Personal information
- Born: June 20, 1988 (age 37) Pittsburgh, Pennsylvania, U.S.
- Listed height: 6 ft 0 in (1.83 m)
- Listed weight: 190 lb (86 kg)

Career information
- High school: Pittsburgh (PA) Woodland Hills
- College: Notre Dame
- NFL draft: 2011: undrafted

Career history

Playing
- Atlanta Falcons (2011); New York Jets (2012–2015); Detroit Lions (2016)*;
- * Offseason and/or practice squad member only

Coaching
- Baldwin HS (PA) (2017–2019) Defensive coordinator; Slippery Rock (2020) Defensive backs coach; Albany (2021–2022) Cornerbacks coach; Albany (2023–2024) Co-defensive coordinator & cornerbacks coach; Sacramento State (2025) Cornerbacks coach & pass game coordinator; Incarnate Word (2026–present) Cornerbacks coach & pass game coordinator;

Career NFL statistics
- Total tackles: 75
- Pass deflections: 22
- Interceptions: 3
- Stats at Pro Football Reference

= Darrin Walls =

American football player and coach (born 1988)

Darrin Walls, Jr. (born June 20, 1988) is an American college football coach and former cornerback. He currently serves as the cornerbacks coach and pass game coordinator for Incarnate Word, a position he has held since 2026. He was signed by the Atlanta Falcons as an undrafted free agent in 2011. He played college football at Notre Dame.

==Early life==
Walls spent his childhood and adolescence years playing Pop Warner football for the Garfield Gators Youth Football Organization, which has establish a winning tradition throughout the City of Pittsburgh. He attended and graduated from Woodland Hills High School, the same school that produced Jason Taylor. He was a three-sport athlete in football, baseball and track. In football, he played on both sides of the ball. He helped Woodland Hills to WPIAL title as freshman in 2002. He had 53 tackles and six interceptions and also broke up 30 passes, while also rushing for 550 yards and 11 touchdowns, and catching six passes for 230 yards and three scores as a junior. In his final year, he made 22 tackles, had one interception and rushed 29 times for 235 yards and four touchdowns.

In track & field, Walls competed as a sprinter. He qualified for the 2006 PIAA T&F State Championships in the 100-meter dash (10.94 s) and the 200-meter dash (22.51 s), where he took 11th and 7th, respectively. He also coaches sprinting at Baldwin High School.

==Professional career==

===Atlanta Falcons===
In 2011, he was signed with the Atlanta Falcons as an undrafted free agent. He played five games with the team and had two tackles, an interception and defended two passes for the 2011 season.

===New York Jets===
After an injury to Darrelle Revis the New York Jets signed Walls to their practice squad on September 29, 2012. He was promoted to the active roster on November 22. In 2013, Walls split his time as a starter and reliever with Dee Milliner.
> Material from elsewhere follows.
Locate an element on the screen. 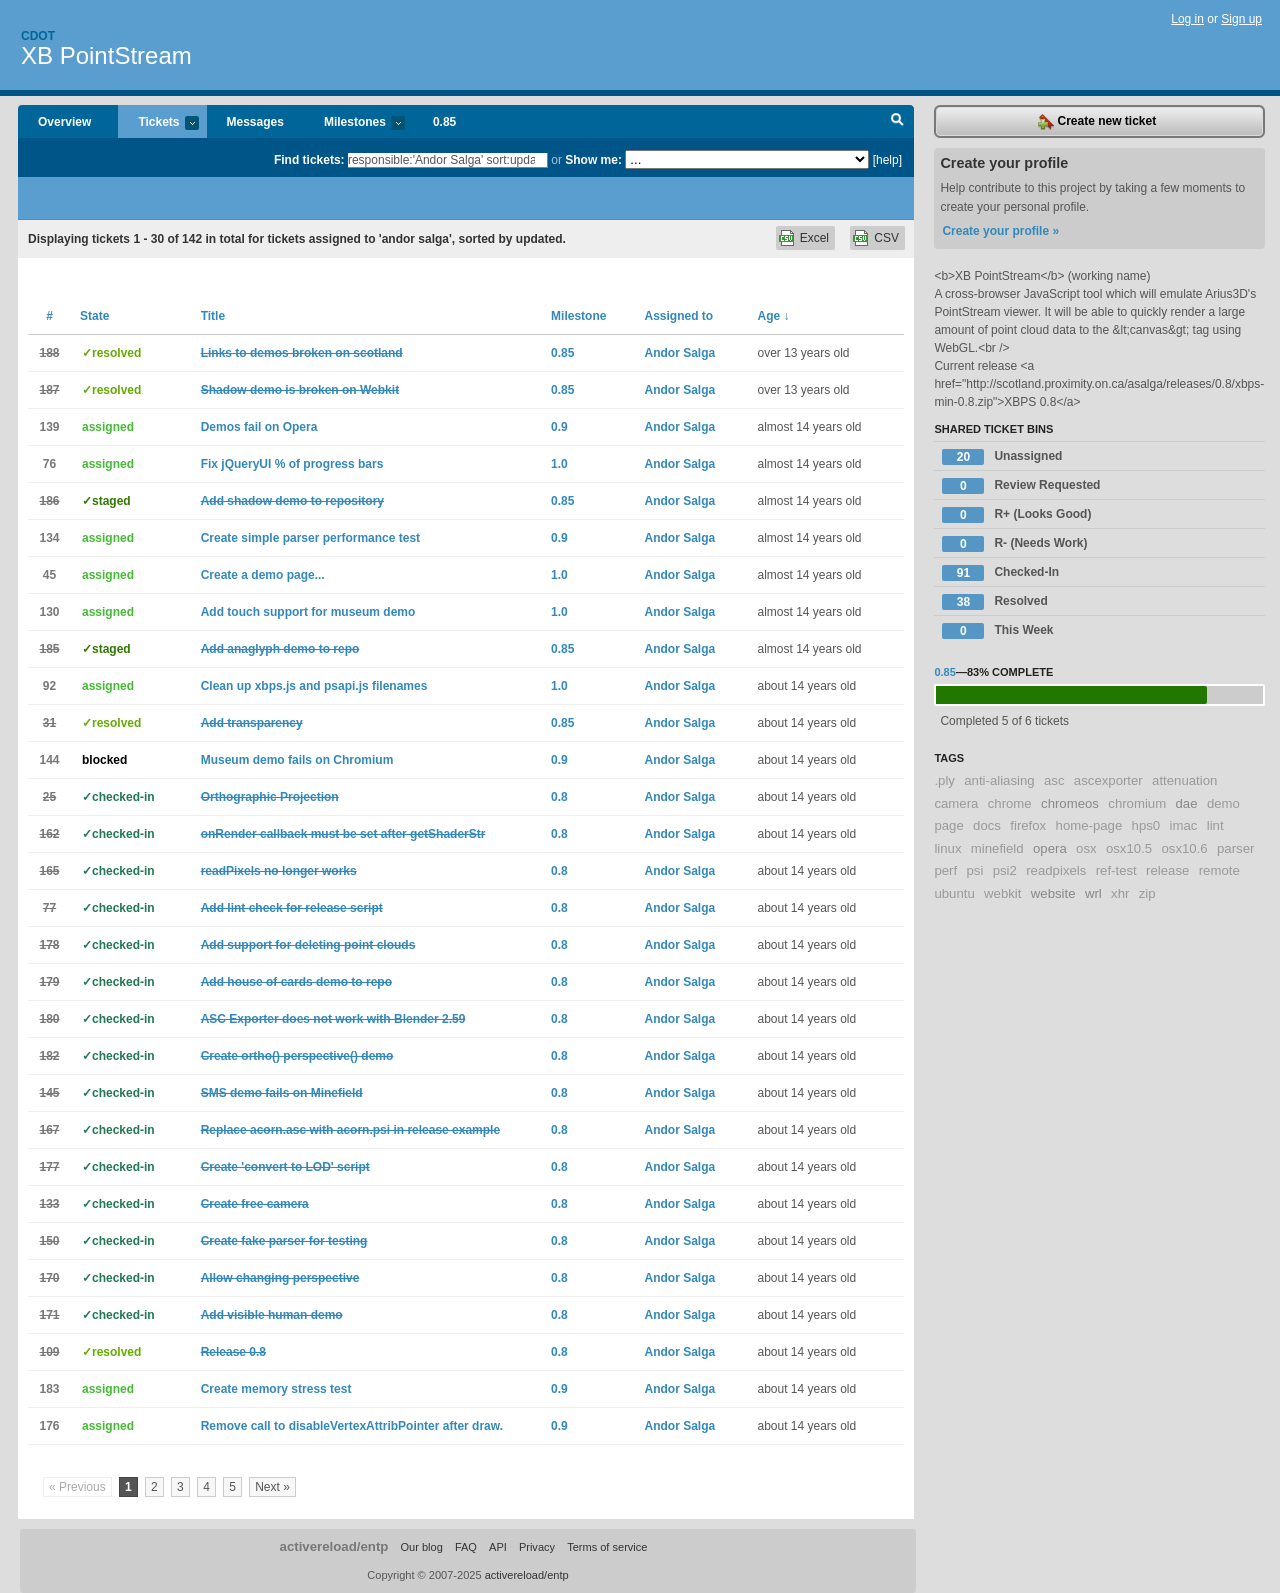 This screenshot has width=1280, height=1593. Milestones is located at coordinates (354, 123).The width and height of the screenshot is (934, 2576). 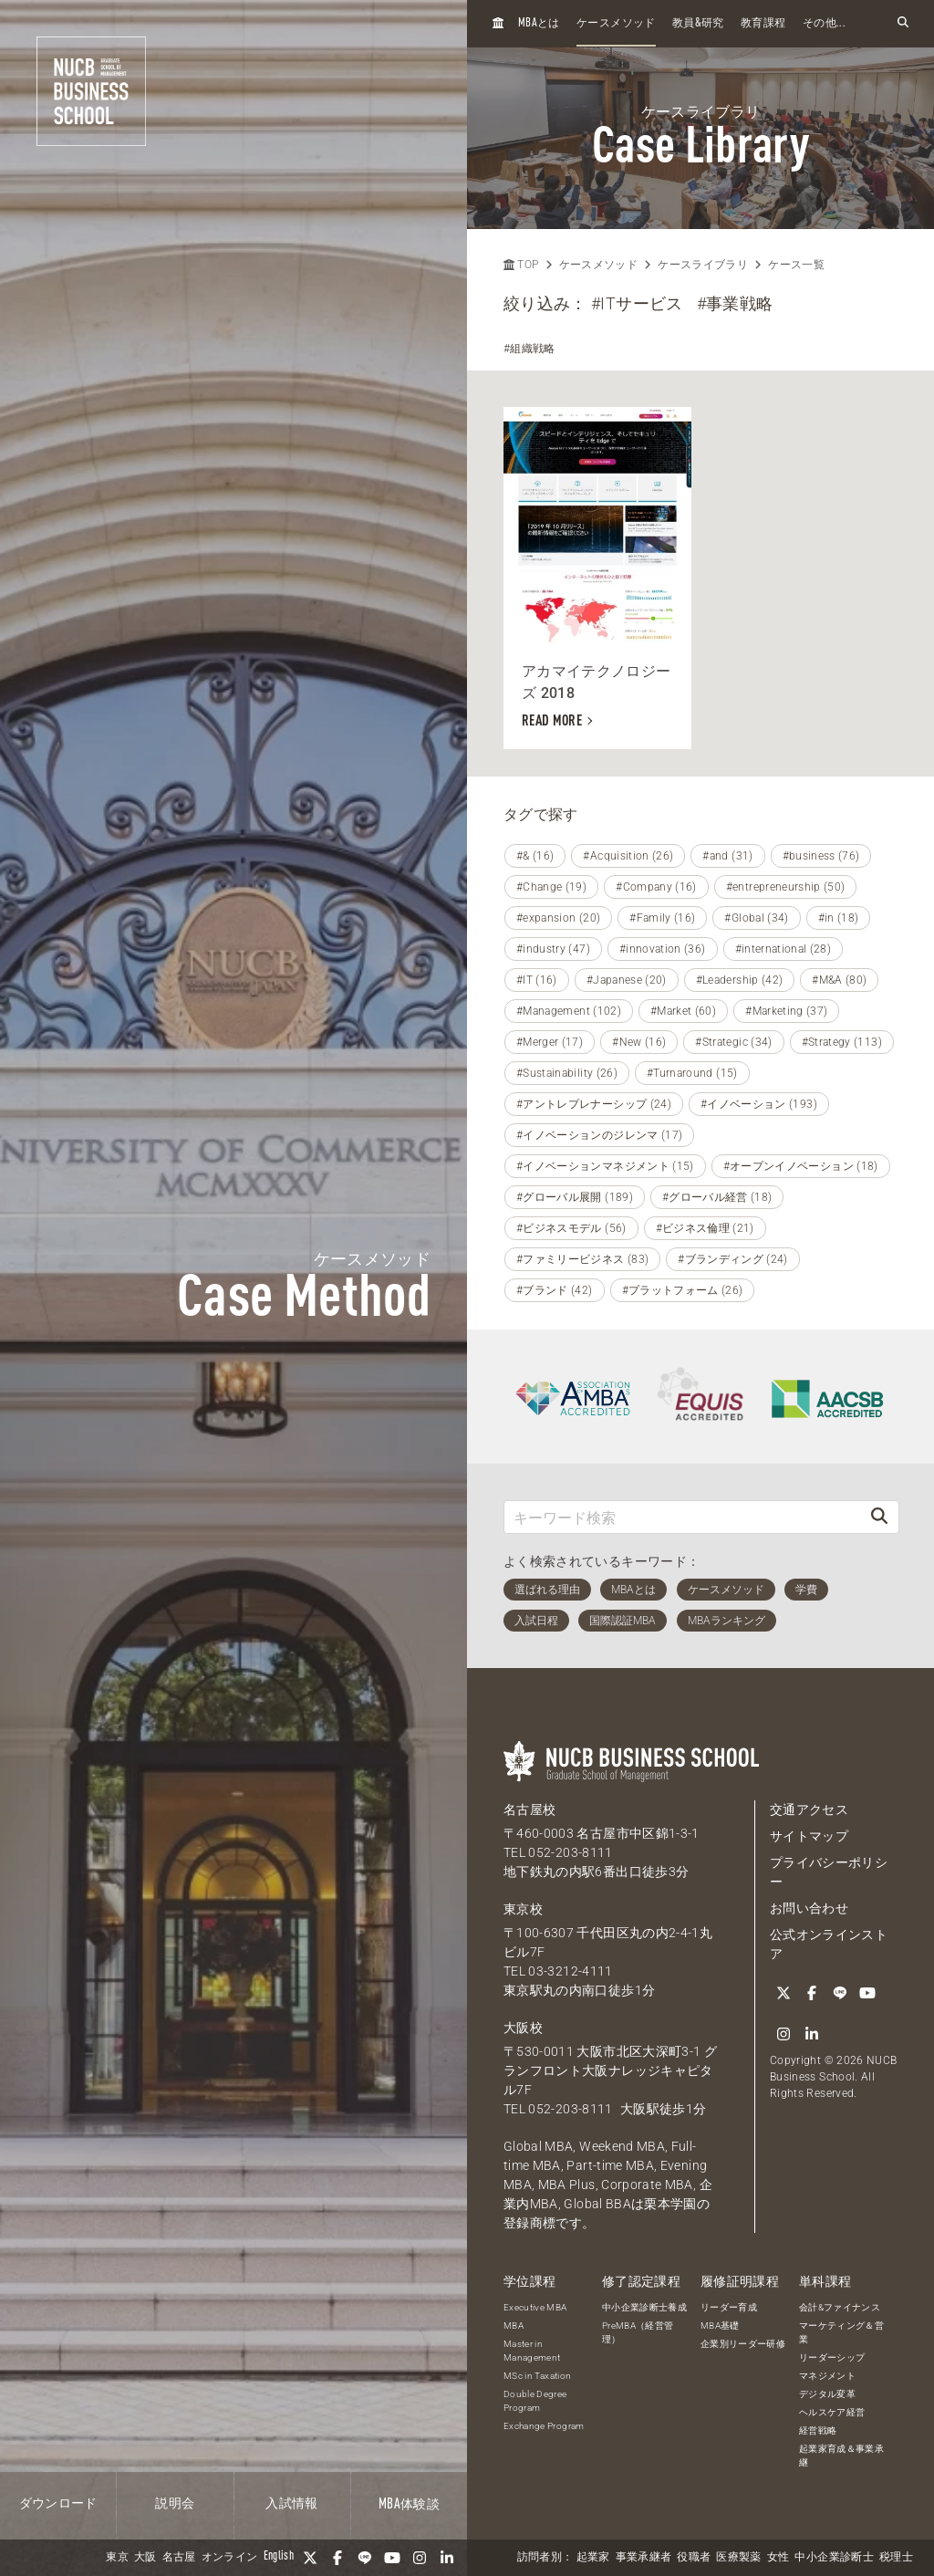 I want to click on デジタル変革, so click(x=827, y=2394).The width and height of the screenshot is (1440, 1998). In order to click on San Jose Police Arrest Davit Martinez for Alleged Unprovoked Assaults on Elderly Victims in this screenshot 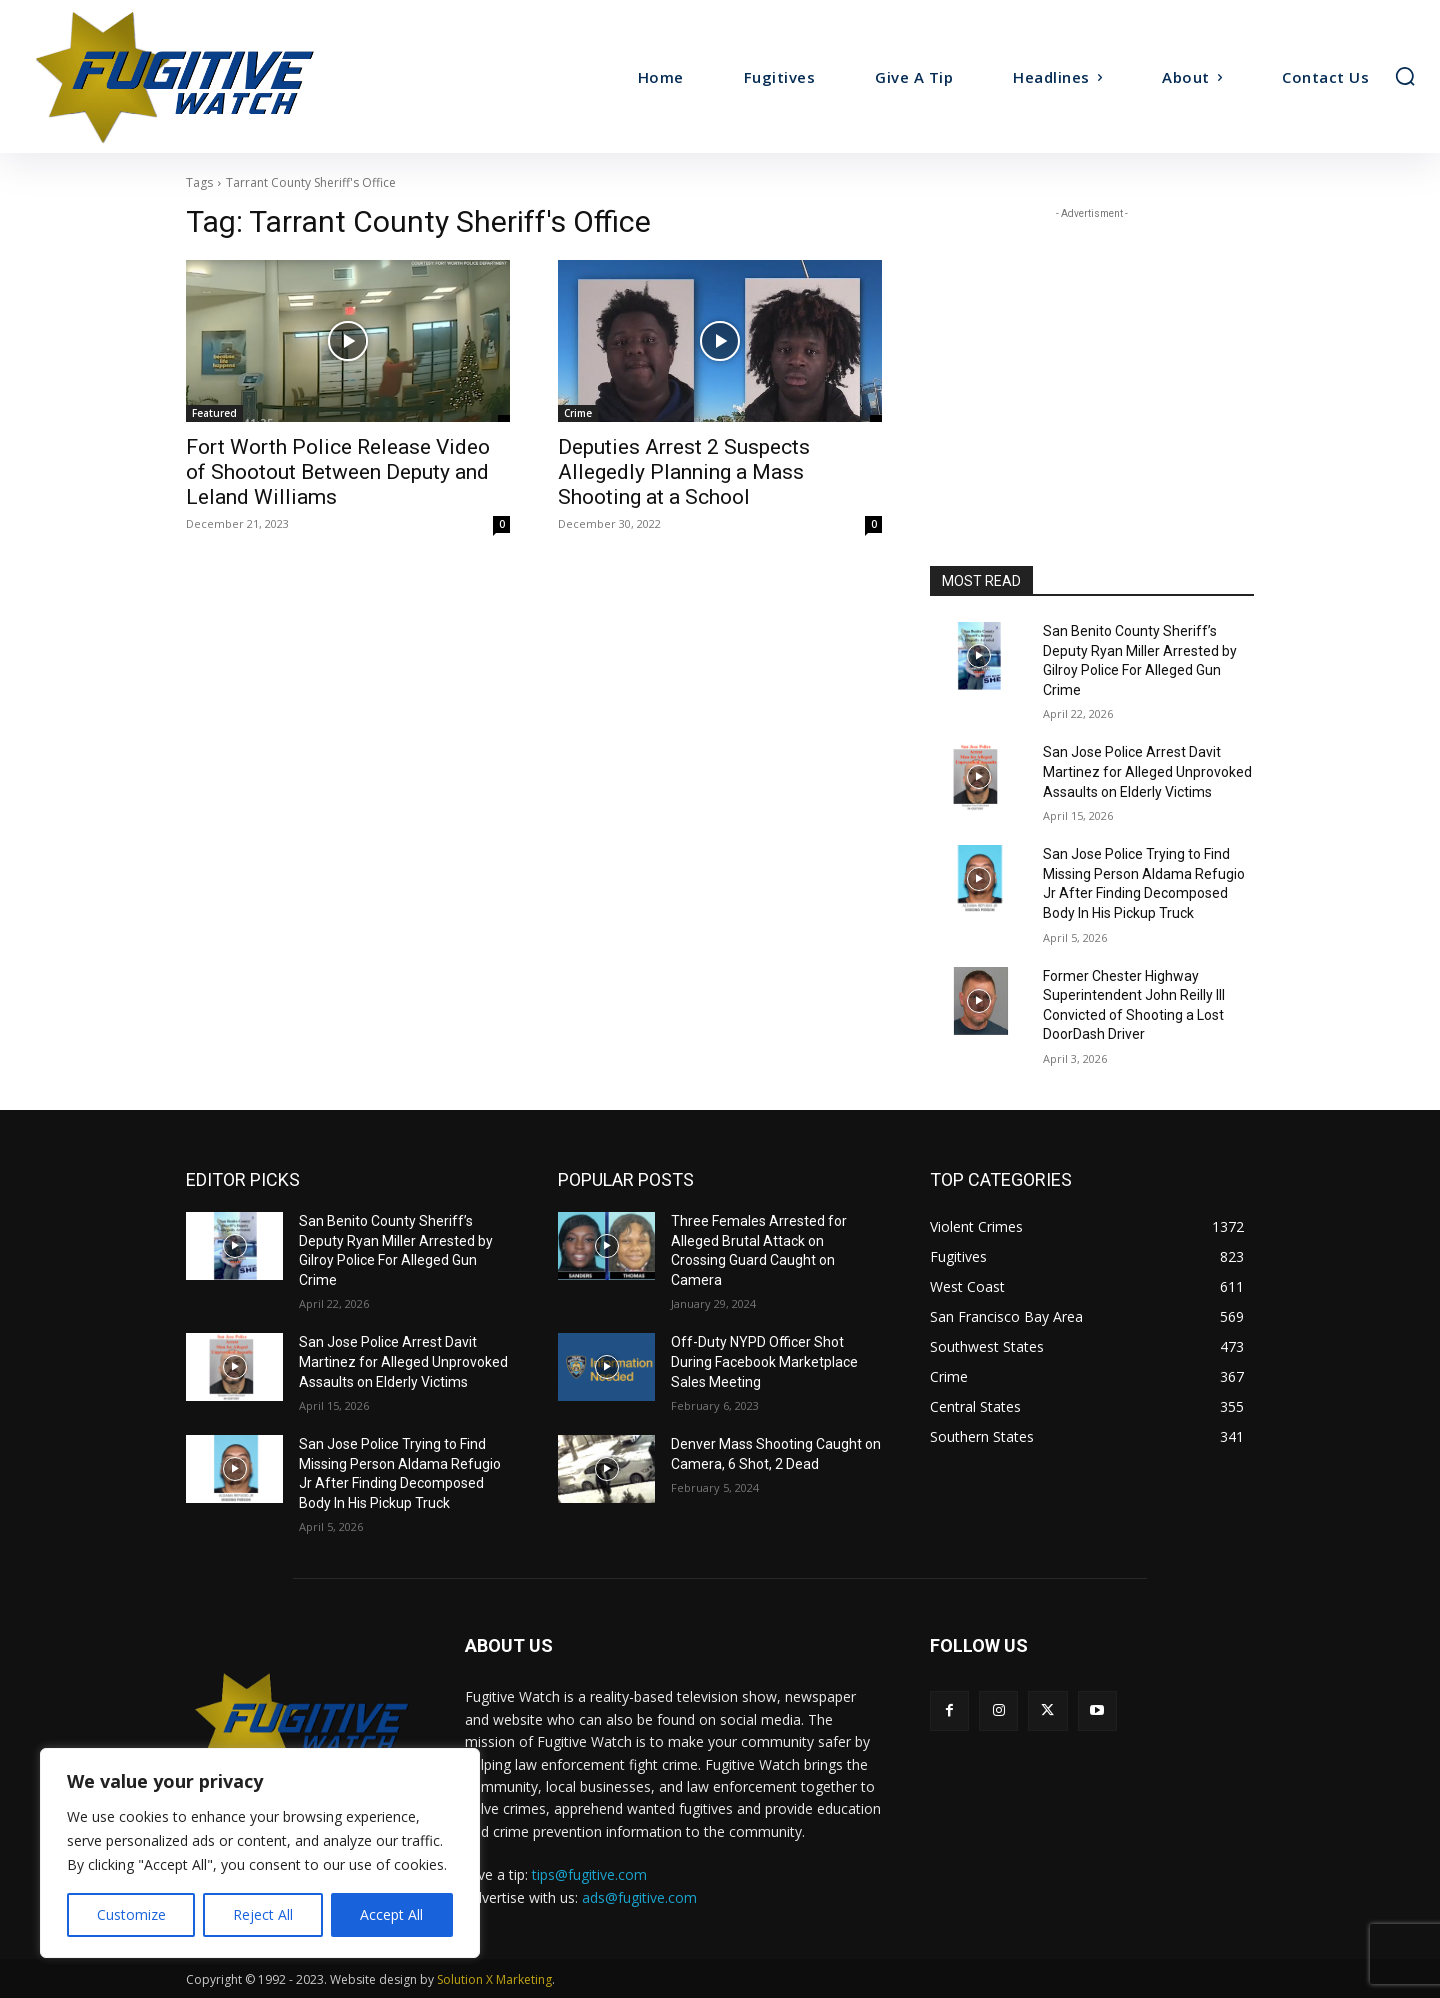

During the 2015 season, Walls played in 13 games and collected three tackles, three pass defenses and seven special teams tackles.

===Detroit Lions===
On March 29, 2016, Walls signed a one-year contract with the Detroit Lions. On September 3, he was released by the Lions.

== Coaching career ==
In 2017, Walls was hired as the defensive coordinator for Baldwin High School.

In 2020, Walls was hired as the defensive backs coach for Slippery Rock.

In 2021, Walls was hired as the cornerbacks coach for Albany. In 2023, he was promoted to co-defensive coordinator while retaining his role as cornerbacks coach.

On December 28, 2024, Walls was announced as the cornerbacks coach and pass game coordinator for California State University, Sacramento.

==Personal life==
He is the son of former NBA and CBA player Darrin Walls Sr. His father spent time with the Boston Celtics and Houston Rockets in the 1980s before heading to Sacramento to play in the CBA.